**EXERCISE BRIEF:** Would you pull out every line of the material that contains the string "Industrie"?

**GIVEN ENTRIES:**
+++

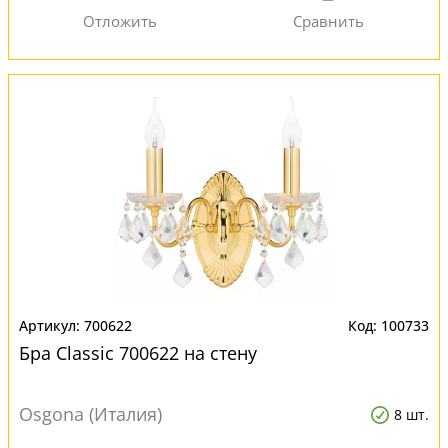
700622
100733
Бра Classic 700622 на стену
Osgona (Италия)
8 шт.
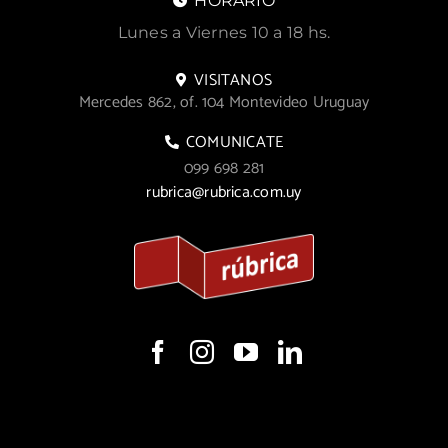
HORARIO
Lunes a Viernes 10 a 18 hs.
VISITANOS
Mercedes 862, of. 104 Montevideo Uruguay
COMUNICATE
099 698 281
rubrica@rubrica.com.uy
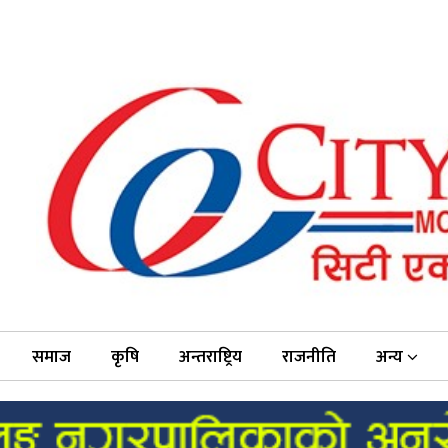
समाज
कृषि
अन्तराष्ट्रिय
राजनीति
अन्य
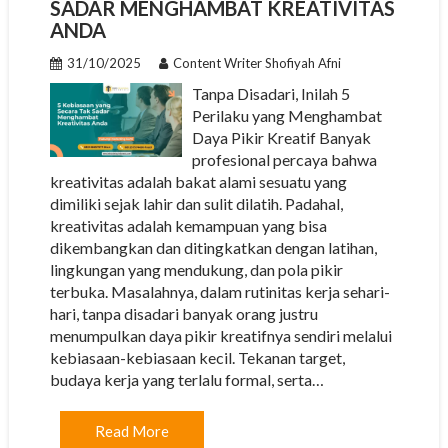
SADAR MENGHAMBAT KREATIVITAS
ANDA
31/10/2025
Content Writer Shofiyah Afni
Tanpa Disadari, Inilah 5
Perilaku yang Menghambat
Daya Pikir Kreatif Banyak
profesional percaya bahwa
kreativitas adalah bakat alami sesuatu yang
dimiliki sejak lahir dan sulit dilatih. Padahal,
kreativitas adalah kemampuan yang bisa
dikembangkan dan ditingkatkan dengan latihan,
lingkungan yang mendukung, dan pola pikir
terbuka. Masalahnya, dalam rutinitas kerja sehari-
hari, tanpa disadari banyak orang justru
menumpulkan daya pikir kreatifnya sendiri melalui
kebiasaan-kebiasaan kecil. Tekanan target,
budaya kerja yang terlalu formal, serta…
Read More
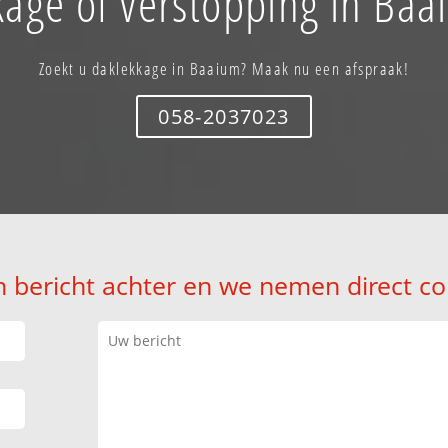
kage of verstopping in Baa
Zoekt u daklekkage in Baaium? Maak nu een afspraak!
058-2037023
n bericht achter en we nemen direct co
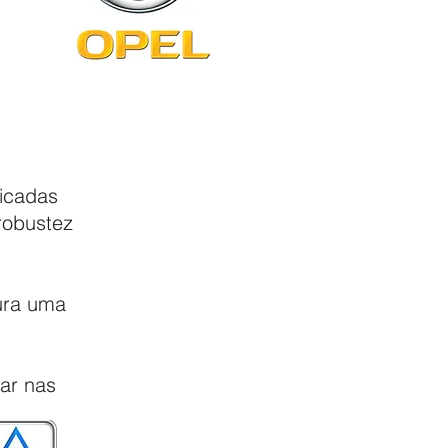
ricadas
 robustez
ura uma
ar nas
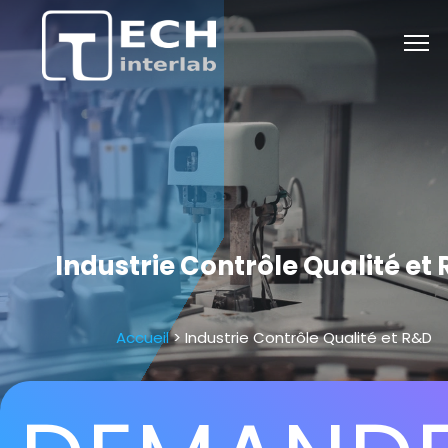
Industrie Contrôle Qualité et
Accueil
> Industrie Contrôle Qualité et R&D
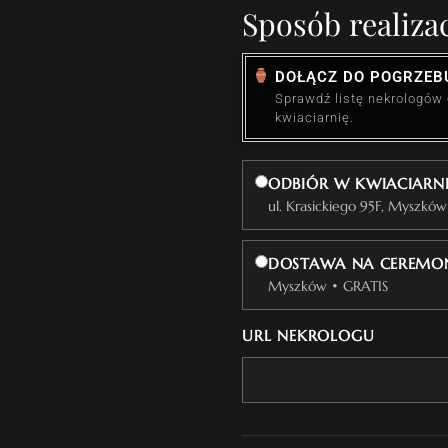
Sposób realizac
DOŁĄCZ DO POGRZEB
Sprawdź listę nekrologów
kwiaciarnię.
ODBIÓR W KWIACIARN
ul. Krasickiego 95F, Myszków
DOSTAWA NA CEREMON
Myszków • GRATIS
URL NEKROLOGU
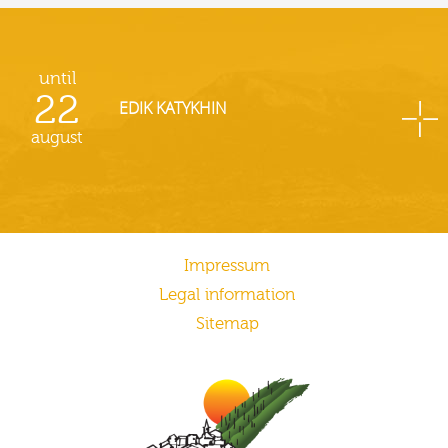
until
22
EDIK KATYKHIN
august
Impressum
Legal information
Sitemap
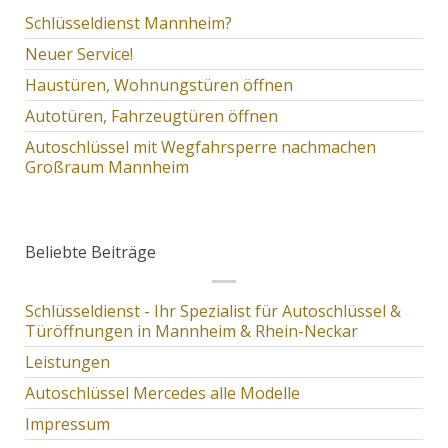
Schlüsseldienst Mannheim?
Neuer Service!
Haustüren, Wohnungstüren öffnen
Autotüren, Fahrzeugtüren öffnen
Autoschlüssel mit Wegfahrsperre nachmachen
Großraum Mannheim
Beliebte Beiträge
Schlüsseldienst - Ihr Spezialist für Autoschlüssel &
Türöffnungen in Mannheim & Rhein-Neckar
Leistungen
Autoschlüssel Mercedes alle Modelle
Impressum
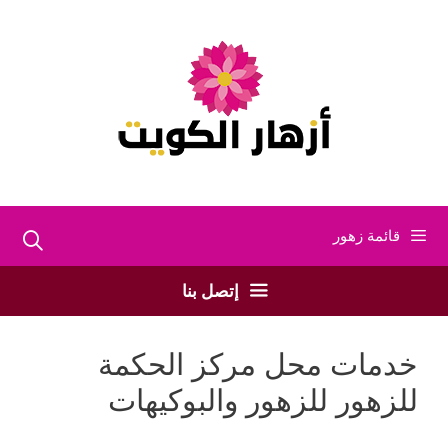
نتقل
لى
لمحتوى
قائمة زهور
إتصل بنا
خدمات محل مركز الحكمة
للزهور للزهور والبوكيهات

+++

**ANSWER TO THIS EXERCISE:**
Industrie Contrôle Qualité et
> Industrie Contrôle Qualité et R&D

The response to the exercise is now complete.